§ **Records for the exercise**
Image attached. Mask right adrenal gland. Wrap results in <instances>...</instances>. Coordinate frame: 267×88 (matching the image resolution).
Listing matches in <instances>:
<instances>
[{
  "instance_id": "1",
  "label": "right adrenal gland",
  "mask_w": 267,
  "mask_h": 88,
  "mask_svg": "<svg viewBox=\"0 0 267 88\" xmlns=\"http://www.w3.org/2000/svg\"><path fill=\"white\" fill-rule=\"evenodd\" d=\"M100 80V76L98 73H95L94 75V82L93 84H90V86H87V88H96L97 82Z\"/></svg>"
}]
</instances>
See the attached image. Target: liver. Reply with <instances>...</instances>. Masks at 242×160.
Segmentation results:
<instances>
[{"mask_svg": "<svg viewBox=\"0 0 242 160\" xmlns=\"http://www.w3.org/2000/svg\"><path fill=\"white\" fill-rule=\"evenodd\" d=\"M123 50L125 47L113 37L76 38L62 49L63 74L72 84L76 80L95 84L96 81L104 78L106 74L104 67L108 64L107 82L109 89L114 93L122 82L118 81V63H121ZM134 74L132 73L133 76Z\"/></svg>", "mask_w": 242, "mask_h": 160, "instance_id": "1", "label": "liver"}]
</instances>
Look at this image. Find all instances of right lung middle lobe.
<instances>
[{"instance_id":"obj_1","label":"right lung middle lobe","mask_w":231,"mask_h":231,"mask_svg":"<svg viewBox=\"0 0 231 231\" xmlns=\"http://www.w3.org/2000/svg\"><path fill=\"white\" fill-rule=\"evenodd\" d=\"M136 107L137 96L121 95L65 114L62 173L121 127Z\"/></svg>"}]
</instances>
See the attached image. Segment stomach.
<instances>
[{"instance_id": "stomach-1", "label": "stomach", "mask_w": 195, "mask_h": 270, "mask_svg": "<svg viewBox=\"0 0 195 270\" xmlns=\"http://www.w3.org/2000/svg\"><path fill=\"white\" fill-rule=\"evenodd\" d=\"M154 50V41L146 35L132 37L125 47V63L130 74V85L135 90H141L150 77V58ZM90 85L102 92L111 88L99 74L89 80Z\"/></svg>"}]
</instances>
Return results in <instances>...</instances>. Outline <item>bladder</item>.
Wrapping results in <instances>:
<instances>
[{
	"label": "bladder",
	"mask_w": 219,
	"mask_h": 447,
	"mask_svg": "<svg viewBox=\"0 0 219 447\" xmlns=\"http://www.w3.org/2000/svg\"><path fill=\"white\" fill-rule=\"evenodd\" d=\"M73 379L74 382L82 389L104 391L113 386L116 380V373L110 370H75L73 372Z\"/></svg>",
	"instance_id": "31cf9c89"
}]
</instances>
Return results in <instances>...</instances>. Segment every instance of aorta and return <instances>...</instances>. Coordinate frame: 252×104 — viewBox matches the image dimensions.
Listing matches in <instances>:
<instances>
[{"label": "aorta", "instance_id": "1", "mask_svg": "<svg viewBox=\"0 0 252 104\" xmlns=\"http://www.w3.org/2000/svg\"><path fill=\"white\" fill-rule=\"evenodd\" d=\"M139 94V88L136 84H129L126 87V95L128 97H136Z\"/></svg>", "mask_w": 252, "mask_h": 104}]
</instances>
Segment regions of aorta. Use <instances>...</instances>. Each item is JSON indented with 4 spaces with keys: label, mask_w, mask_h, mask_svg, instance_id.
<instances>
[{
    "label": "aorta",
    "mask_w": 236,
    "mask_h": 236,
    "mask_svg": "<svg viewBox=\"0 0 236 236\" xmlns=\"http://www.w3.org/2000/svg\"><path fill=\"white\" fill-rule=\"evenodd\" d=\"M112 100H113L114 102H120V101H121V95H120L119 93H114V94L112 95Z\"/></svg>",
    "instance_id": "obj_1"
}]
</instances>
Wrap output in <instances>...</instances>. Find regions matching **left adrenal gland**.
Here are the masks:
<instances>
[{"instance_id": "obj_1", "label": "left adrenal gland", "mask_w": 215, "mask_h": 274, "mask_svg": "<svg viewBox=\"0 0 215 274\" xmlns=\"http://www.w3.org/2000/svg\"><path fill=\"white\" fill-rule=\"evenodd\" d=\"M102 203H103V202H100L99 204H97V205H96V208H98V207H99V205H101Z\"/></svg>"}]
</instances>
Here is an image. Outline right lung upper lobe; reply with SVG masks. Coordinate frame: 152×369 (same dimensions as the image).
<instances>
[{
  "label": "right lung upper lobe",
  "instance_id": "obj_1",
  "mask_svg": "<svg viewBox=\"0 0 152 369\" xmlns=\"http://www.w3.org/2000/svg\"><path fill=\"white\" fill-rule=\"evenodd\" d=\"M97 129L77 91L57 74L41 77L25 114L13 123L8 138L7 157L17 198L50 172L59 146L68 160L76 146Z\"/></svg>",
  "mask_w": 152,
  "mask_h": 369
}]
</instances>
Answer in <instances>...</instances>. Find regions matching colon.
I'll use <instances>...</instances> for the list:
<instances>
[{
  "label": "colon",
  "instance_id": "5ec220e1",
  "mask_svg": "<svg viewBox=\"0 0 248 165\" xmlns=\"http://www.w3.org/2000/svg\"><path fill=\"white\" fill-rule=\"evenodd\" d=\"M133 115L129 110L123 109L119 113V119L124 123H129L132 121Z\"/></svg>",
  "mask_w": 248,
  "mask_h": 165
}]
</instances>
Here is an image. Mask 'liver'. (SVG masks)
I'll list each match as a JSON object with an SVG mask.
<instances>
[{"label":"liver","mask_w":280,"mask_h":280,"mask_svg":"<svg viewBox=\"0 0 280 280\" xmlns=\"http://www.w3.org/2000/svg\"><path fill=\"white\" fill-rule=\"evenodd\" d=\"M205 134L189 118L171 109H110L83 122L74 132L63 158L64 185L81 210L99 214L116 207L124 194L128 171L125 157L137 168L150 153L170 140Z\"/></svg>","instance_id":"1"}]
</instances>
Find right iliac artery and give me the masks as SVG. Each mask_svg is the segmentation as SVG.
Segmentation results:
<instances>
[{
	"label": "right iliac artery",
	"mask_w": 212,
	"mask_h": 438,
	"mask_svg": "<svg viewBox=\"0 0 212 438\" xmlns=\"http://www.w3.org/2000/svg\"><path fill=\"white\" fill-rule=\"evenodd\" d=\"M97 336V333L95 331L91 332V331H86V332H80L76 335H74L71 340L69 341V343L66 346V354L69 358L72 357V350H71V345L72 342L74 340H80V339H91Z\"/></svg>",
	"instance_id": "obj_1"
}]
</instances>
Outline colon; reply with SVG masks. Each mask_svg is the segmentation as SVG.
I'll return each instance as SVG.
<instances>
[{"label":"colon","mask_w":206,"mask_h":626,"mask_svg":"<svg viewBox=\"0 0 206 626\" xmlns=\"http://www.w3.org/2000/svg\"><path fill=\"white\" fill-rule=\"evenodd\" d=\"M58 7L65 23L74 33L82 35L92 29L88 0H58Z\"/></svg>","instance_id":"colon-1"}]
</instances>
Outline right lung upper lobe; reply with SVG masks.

§ **Problem details**
Every entry above, from first to last, should be repeated exactly.

§ **Response**
Image attached. Mask right adrenal gland. Wrap results in <instances>...</instances>. Coordinate frame: 267×88 (matching the image resolution).
Listing matches in <instances>:
<instances>
[{
  "instance_id": "1",
  "label": "right adrenal gland",
  "mask_w": 267,
  "mask_h": 88,
  "mask_svg": "<svg viewBox=\"0 0 267 88\" xmlns=\"http://www.w3.org/2000/svg\"><path fill=\"white\" fill-rule=\"evenodd\" d=\"M100 80V76L98 73H95L94 75V82L93 84H90V86H87V88H96L97 82Z\"/></svg>"
}]
</instances>
See the attached image. Target: liver. Reply with <instances>...</instances>. Masks at 242×160.
Segmentation results:
<instances>
[{"mask_svg": "<svg viewBox=\"0 0 242 160\" xmlns=\"http://www.w3.org/2000/svg\"><path fill=\"white\" fill-rule=\"evenodd\" d=\"M123 50L125 47L113 37L76 38L62 49L63 74L72 84L76 80L95 84L96 81L104 78L106 74L104 67L108 64L107 82L109 89L114 93L122 82L118 81V63H121ZM134 74L132 73L133 76Z\"/></svg>", "mask_w": 242, "mask_h": 160, "instance_id": "1", "label": "liver"}]
</instances>
Look at this image. Find all instances of right lung middle lobe.
<instances>
[{"instance_id":"obj_1","label":"right lung middle lobe","mask_w":231,"mask_h":231,"mask_svg":"<svg viewBox=\"0 0 231 231\" xmlns=\"http://www.w3.org/2000/svg\"><path fill=\"white\" fill-rule=\"evenodd\" d=\"M136 107L137 96L121 95L65 114L62 173L121 127Z\"/></svg>"}]
</instances>
See the attached image. Segment stomach.
<instances>
[{"instance_id": "stomach-1", "label": "stomach", "mask_w": 195, "mask_h": 270, "mask_svg": "<svg viewBox=\"0 0 195 270\" xmlns=\"http://www.w3.org/2000/svg\"><path fill=\"white\" fill-rule=\"evenodd\" d=\"M154 50V41L146 35L132 37L125 47V63L130 74V85L135 90H141L150 77V58ZM90 85L102 92L111 88L99 74L89 80Z\"/></svg>"}]
</instances>
Return results in <instances>...</instances>. Outline <item>bladder</item>.
Wrapping results in <instances>:
<instances>
[{
	"label": "bladder",
	"mask_w": 219,
	"mask_h": 447,
	"mask_svg": "<svg viewBox=\"0 0 219 447\" xmlns=\"http://www.w3.org/2000/svg\"><path fill=\"white\" fill-rule=\"evenodd\" d=\"M73 379L74 382L82 389L104 391L113 386L116 380V373L110 370H75L73 372Z\"/></svg>",
	"instance_id": "31cf9c89"
}]
</instances>
Return results in <instances>...</instances>. Segment every instance of aorta and return <instances>...</instances>. Coordinate frame: 252×104 — viewBox matches the image dimensions.
Listing matches in <instances>:
<instances>
[{"label": "aorta", "instance_id": "1", "mask_svg": "<svg viewBox=\"0 0 252 104\" xmlns=\"http://www.w3.org/2000/svg\"><path fill=\"white\" fill-rule=\"evenodd\" d=\"M139 94V88L136 84H129L126 87V95L128 97H136Z\"/></svg>", "mask_w": 252, "mask_h": 104}]
</instances>
Segment regions of aorta. Use <instances>...</instances>. Each item is JSON indented with 4 spaces with keys: label, mask_w, mask_h, mask_svg, instance_id.
<instances>
[{
    "label": "aorta",
    "mask_w": 236,
    "mask_h": 236,
    "mask_svg": "<svg viewBox=\"0 0 236 236\" xmlns=\"http://www.w3.org/2000/svg\"><path fill=\"white\" fill-rule=\"evenodd\" d=\"M112 100H113L114 102H120V101H121V95H120L119 93H114V94L112 95Z\"/></svg>",
    "instance_id": "obj_1"
}]
</instances>
Wrap output in <instances>...</instances>. Find regions matching **left adrenal gland**.
Here are the masks:
<instances>
[{"instance_id": "obj_1", "label": "left adrenal gland", "mask_w": 215, "mask_h": 274, "mask_svg": "<svg viewBox=\"0 0 215 274\" xmlns=\"http://www.w3.org/2000/svg\"><path fill=\"white\" fill-rule=\"evenodd\" d=\"M102 203H103V202H100L99 204H97V205H96V208H98V207H99V205H101Z\"/></svg>"}]
</instances>
Here is an image. Outline right lung upper lobe; reply with SVG masks. Coordinate frame: 152×369 (same dimensions as the image).
<instances>
[{
  "label": "right lung upper lobe",
  "instance_id": "obj_1",
  "mask_svg": "<svg viewBox=\"0 0 152 369\" xmlns=\"http://www.w3.org/2000/svg\"><path fill=\"white\" fill-rule=\"evenodd\" d=\"M97 129L77 91L57 74L41 77L25 114L13 123L8 138L7 157L17 198L50 172L59 146L68 160L76 146Z\"/></svg>",
  "mask_w": 152,
  "mask_h": 369
}]
</instances>
Answer in <instances>...</instances>. Find regions matching colon.
I'll use <instances>...</instances> for the list:
<instances>
[{
  "label": "colon",
  "instance_id": "5ec220e1",
  "mask_svg": "<svg viewBox=\"0 0 248 165\" xmlns=\"http://www.w3.org/2000/svg\"><path fill=\"white\" fill-rule=\"evenodd\" d=\"M133 115L129 110L123 109L119 113V119L124 123H129L132 121Z\"/></svg>",
  "mask_w": 248,
  "mask_h": 165
}]
</instances>
Here is an image. Mask 'liver'. (SVG masks)
I'll list each match as a JSON object with an SVG mask.
<instances>
[{"label":"liver","mask_w":280,"mask_h":280,"mask_svg":"<svg viewBox=\"0 0 280 280\" xmlns=\"http://www.w3.org/2000/svg\"><path fill=\"white\" fill-rule=\"evenodd\" d=\"M205 134L189 118L171 109H110L83 122L74 132L63 158L64 185L81 210L99 214L116 207L124 194L128 171L125 157L137 168L150 153L170 140Z\"/></svg>","instance_id":"1"}]
</instances>
Find right iliac artery and give me the masks as SVG. Each mask_svg is the segmentation as SVG.
Segmentation results:
<instances>
[{
	"label": "right iliac artery",
	"mask_w": 212,
	"mask_h": 438,
	"mask_svg": "<svg viewBox=\"0 0 212 438\" xmlns=\"http://www.w3.org/2000/svg\"><path fill=\"white\" fill-rule=\"evenodd\" d=\"M97 336V333L95 331L91 332V331H86V332H80L76 335H74L71 340L69 341V343L66 346V354L69 358L72 357V350H71V345L72 342L74 340H80V339H91Z\"/></svg>",
	"instance_id": "obj_1"
}]
</instances>
Outline colon; reply with SVG masks. Each mask_svg is the segmentation as SVG.
I'll return each instance as SVG.
<instances>
[{"label":"colon","mask_w":206,"mask_h":626,"mask_svg":"<svg viewBox=\"0 0 206 626\" xmlns=\"http://www.w3.org/2000/svg\"><path fill=\"white\" fill-rule=\"evenodd\" d=\"M58 7L65 23L74 33L82 35L92 29L88 0H58Z\"/></svg>","instance_id":"colon-1"}]
</instances>
Outline right lung upper lobe; reply with SVG masks.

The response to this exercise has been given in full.